Music in the Round has commissioned me (whoop!) and the other three members of Platform 4 to write a new piece for their 2017 May Festival, inspired by famous Russian repertoire. Our new pieces will be performed alongside the works that inspired us at concerts throughout the festival.
My piece will be performed during the lunchtime concert on Monday 8th May at 12.45 at the Crucible Theatre Studio, Sheffield by members of Ensemble 360, the resident ensemble with Music in the Round. The other two pieces in the programme are HAYDN String Quartet Op.33 No.1 and TANEYEV String Trio in E flat Op.31.
As part of the process, and to engage our potential audience (!), we are aiming to document the writing process and offer some insight into the make-up of the pieces we compose. We were recently interviewed by Matt Hunt, the clarinetist with Ensemble 360, who wanted to hear our initial thoughts and to reveal a bit about our writing practices: apparently, people want to know where you work, so I have uploaded a photo of my workspace (below). It’s much nicer than I made it sound! You can listen to the first set of podcasts here by following the link on this page: Music in the Round website: Platform 4 commissions
Interestingly; we were asked to come up with a title for the brochure long before composing began, and I came up with Focus Pull. As I mention in the interview with Matt, my initial concept was the idea of pulling focus on ‘recognisable’ references from both quartets in my programme.

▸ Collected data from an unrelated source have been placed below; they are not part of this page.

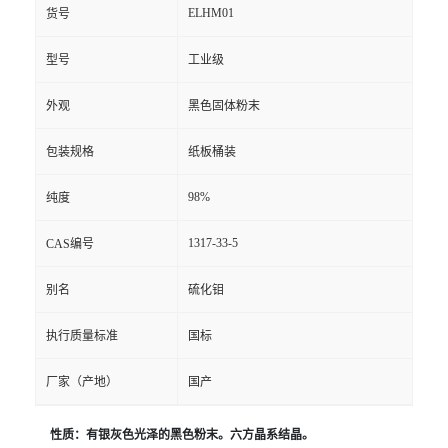
ELHM01
货号
型号
工业级
外观
黑色固体粉末
包装规格
纸板桶装
98%
纯度
1317-33-5
CAS编号
别名
硫化钼
执行质量标准
国标
厂家（产地）
国产
性质：有银灰色光泽的黑色粉末。六方晶系结晶。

I decided straight away to write for string quartet (instead of trio, for instance), challenging myself to compose a contemporary piece for a traditional line-up. I started by looking through the Haydn and Taneyev pieces, extracting bits I liked the look of (for texture, dialogue, rhythm, melodic contour etc.) and put them on scrapbook pages (see below). One sheet shows a circled melodic fragment taken from the first violin part of the Haydn quartet (3rd movement). I decided to try working with this melodic fragment, treating it like a tone-row (using the pitches in the exact order they appear in the original melody, but with different durations so they are not easily traceable, aurally). So far, this is offering an interesting way of working, and I’m enjoying finding ways to combine this with typical Haydn-like textures (I’ve abandoned Taneyev). The Russian connection is a bit weak, however: Haydn merely dedicated the set of Op.33 quartets to Grand Duke Paul of Russia. They are sometimes referred to as the ‘Russian’ quartets…
I’m still working on the overall structure, however, and trying not to overwhelm a five-minute piece with too much material. I think this is the real challenge: for there to be a connection to a piece written by another composer, but for me to maintain my own compositional voice and write the piece I want to write. Currently, I’m fighting the urge to delete what I’ve done and start again (but how I really intended it to be…). Aargh!